I ran with Pamela and a student to get out of the crowd and seek help, followed by a the Coca-Cola rep who very helpfully was a head taller than everyone around, very strong, and had a car.  A quick exam of Pamela did not show any lacerations, just a profusely bleeding nose, but she was so shaken and the Coca-Cola organizer really wanted to get out of Dodge so we got in his car to take her to a clinic, blood on our hands trying not to ruin his seats. He had to jump back out numerous times to push rioting students off the vehicle to get out of the gate. We finally made it to the road and sped to Nyahuka where the clinic was manned by one of our old friends and colleagues, who kindly and professionally administered first aid and let us wash off our bloody hands.  I walked Pamela back to the safety of Christ School then proceeded back up the road on foot alone.  I suspect the Coca-Cola guy had fled the district, I never saw him again.

Meanwhile at Simbiya, things went from bad to worse. While we were fighting the melee to get out of the gate in the car, Simbiya scored an equalizer, upon which the field was overtaken by the crowd and the referees feared for their lives.  They abandoned the game, pulling off their uniforms to blend in. Scott gathered the apprentices, Ken the headteacher had all the CSB team and students sit in one spot surrounded by army. The army fired off five tear gas cannisters and fired shots into the air to disperse the crowd. People trampled the fence down into the road to get away from the tear gas. CSB students were coughing and crying. The CSB group stood to march out with the army escort, as Simbiya students threw stones at them. All the way down the road CSB students were falling down overcome by the tear gas, looking for water to wash burning faces, protecting themselves with arms and clothes. Army were chasing ambushes by rock-throwers.  Staff were trying to keep the students together. Scott felt like someone was going to get killed.
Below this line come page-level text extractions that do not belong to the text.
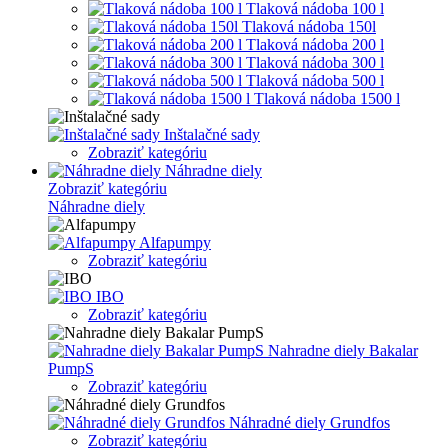
Tlaková nádoba 100 l
Tlaková nádoba 150l
Tlaková nádoba 200 l
Tlaková nádoba 300 l
Tlaková nádoba 500 l
Tlaková nádoba 1500 l
Inštalačné sady
Zobraziť kategóriu
Náhradne diely
Zobraziť kategóriu
Náhradne diely
Alfapumpy
Zobraziť kategóriu
IBO
Zobraziť kategóriu
Nahradne diely Bakalar
PumpS
Zobraziť kategóriu
Náhradné diely Grundfos
Zobraziť kategóriu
But no one did.  There was rock-throwing into the CSB compound into the night, there was increased awareness and security, but a heavy rain dampened tempers and the night passed without further trouble. And in the light of day, we're all wondering, WHAT WAS THAT???  Just rowdy enthusiasm for a game, a craving for victory, an assumption that any score against your team is illegal? Was it the natural consequence of rampant indiscipline amongst restless young men with too much alcohol and time on their hands? Was it simmering rivalry seeking an outburst? Or something deeper?

Are we doing anything that exacerbates the tension? Yes, just be being here and being different, we are DISRUPTIVE. Christ School gives scholarships based on need and potential, not family/political connection. That sends a ripple through the system. Christ School does not tolerate teachers trading grades for sex, or beating students, or holding multiple jobs and never showing up for class, or bowing to the chaos of disgruntled teens, or cheating by smuggling test answers to students.  That disrupts the way things usually run. Christ School asks for accountability, not popular.  But are we doing other things that disrupt unnecessarily, in our attitudes, our manner of relating to the district? Are we communicating superiority or pride? I know I have that attitude and we all need prayer to not despise and judge our neighbors.

On Sunday, Desmond preached to us to love our enemies and to seek to be a blessing to this place.  Now that we've been punched, gassed, and stoned, the challenge is upon us. We hope for the district sports committee to bring consequences, because it is not merciful to allow bullies to ruin the day for children playing football. But most likely, it will all be swept under the rug and the violence will resurface. So how do we move forward in this place, trying to protect our students and do the right thing . . . but not perpetuating division, growing scorn in our own hearts and giving room to hatred in others?